Task to carry out
Where the records below reach the line containing "turbulences qui tissent", start transcribing, and end with the line containing "Bâtisse Aurphilìa offre un lieu de parole", exactly and with nothing else added.
BEGIN Extracted material
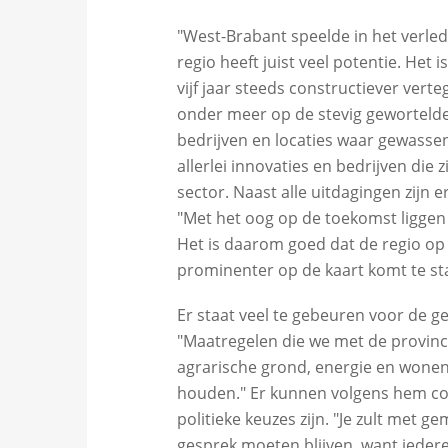
"West-Brabant speelde in het verled
regio heeft juist veel potentie. Het
vijf jaar steeds constructiever verte
onder meer op de stevig gewortelde
bedrijven en locaties waar gewasse
allerlei innovaties en bedrijven die
sector. Naast alle uitdagingen zijn 
"Met het oog op de toekomst liggen
Het is daarom goed dat de regio op 
prominenter op de kaart komt te st
Er staat veel te gebeuren voor de ge
"Maatregelen die we met de provinc
agrarische grond, energie en wonen 
houden." Er kunnen volgens hem con
politieke keuzes zijn. "Je zult met 
gesprek moeten blijven, want iedere 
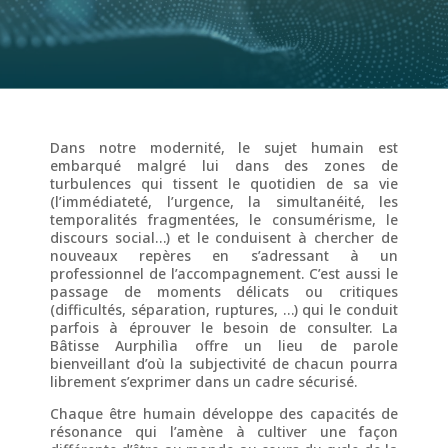
Dans notre modernité, le sujet humain est
embarqué malgré lui dans des zones de
turbulences qui tissent le quotidien de sa vie
(l’immédiateté, l’urgence, la simultanéité, les
temporalités fragmentées, le consumérisme, le
discours social…) et le conduisent à chercher de
nouveaux repères en s’adressant à un
professionnel de l’accompagnement. C’est aussi le
passage de moments délicats ou critiques
(difficultés, séparation, ruptures, …) qui le conduit
parfois à éprouver le besoin de consulter. La
Bâtisse Aurphilìa offre un lieu de parole
bienveillant d’où la subjectivité de chacun pourra
librement s’exprimer dans un cadre sécurisé.
Chaque être humain développe des capacités de
résonance qui l’amène à cultiver une façon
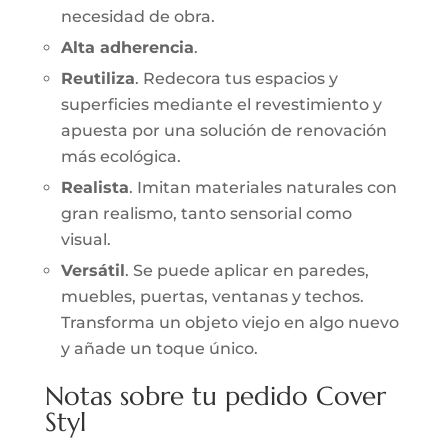
necesidad de obra.
Alta adherencia
.
Reutiliza
. Redecora tus espacios y
superficies mediante el revestimiento y
apuesta por una solución de renovación
más ecológica.
Realista
. Imitan materiales naturales con
gran realismo, tanto sensorial como
visual.
Versátil
. Se puede aplicar en paredes,
muebles, puertas, ventanas y techos.
Transforma un objeto viejo en algo nuevo
y añade un toque único.
Notas sobre tu pedido Cover
Styl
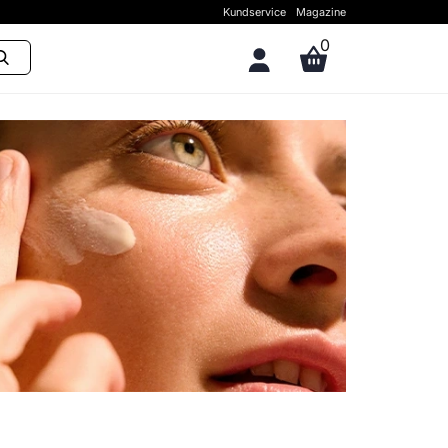
Kundservice
Magazine
0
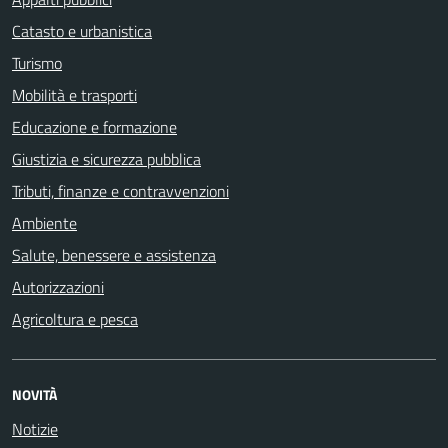
Catasto e urbanistica
Turismo
Mobilità e trasporti
Educazione e formazione
Giustizia e sicurezza pubblica
Tributi, finanze e contravvenzioni
Ambiente
Salute, benessere e assistenza
Autorizzazioni
Agricoltura e pesca
NOVITÀ
Notizie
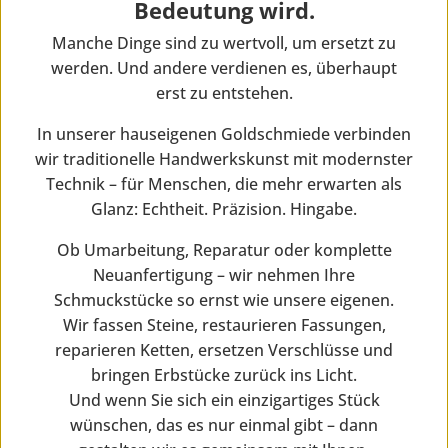
Bedeutung wird.
Manche Dinge sind zu wertvoll, um ersetzt zu
werden. Und andere verdienen es, überhaupt
erst zu entstehen.
In unserer hauseigenen Goldschmiede verbinden
wir traditionelle Handwerkskunst mit modernster
Technik – für Menschen, die mehr erwarten als
Glanz: Echtheit. Präzision. Hingabe.
Ob Umarbeitung, Reparatur oder komplette
Neuanfertigung – wir nehmen Ihre
Schmuckstücke so ernst wie unsere eigenen.
Wir fassen Steine, restaurieren Fassungen,
reparieren Ketten, ersetzen Verschlüsse und
bringen Erbstücke zurück ins Licht.
Und wenn Sie sich ein einzigartiges Stück
wünschen, das es nur einmal gibt – dann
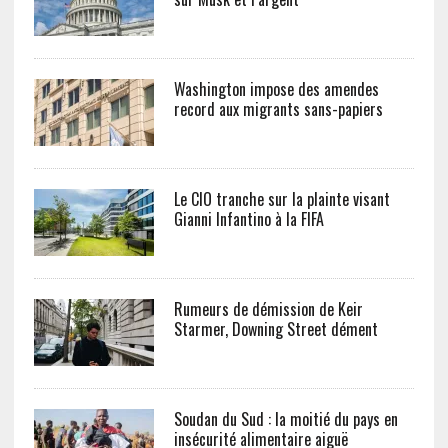
Washington impose des amendes
record aux migrants sans-papiers
Le CIO tranche sur la plainte visant
Gianni Infantino à la FIFA
Rumeurs de démission de Keir
Starmer, Downing Street dément
Soudan du Sud : la moitié du pays en
insécurité alimentaire aiguë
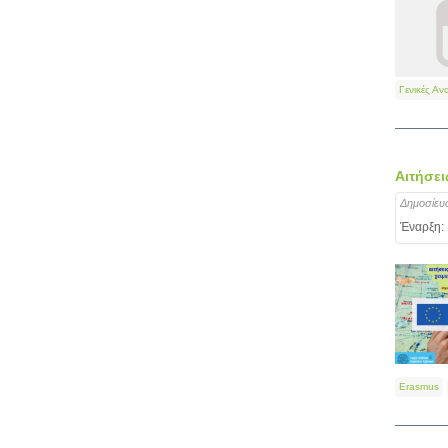
Γενικές Αν
Αιτήσει
Δημοσίευ
Έναρξη:
Erasmus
END Extracted material
The completed task
turbulences qui tissent le quotidien de sa vie
(l’immédiateté, l’urgence, la simultanéité, les
temporalités fragmentées, le consumérisme, le
discours social…) et le conduisent à chercher de
nouveaux repères en s’adressant à un
professionnel de l’accompagnement. C’est aussi le
passage de moments délicats ou critiques
(difficultés, séparation, ruptures, …) qui le conduit
parfois à éprouver le besoin de consulter. La
Bâtisse Aurphilìa offre un lieu de parole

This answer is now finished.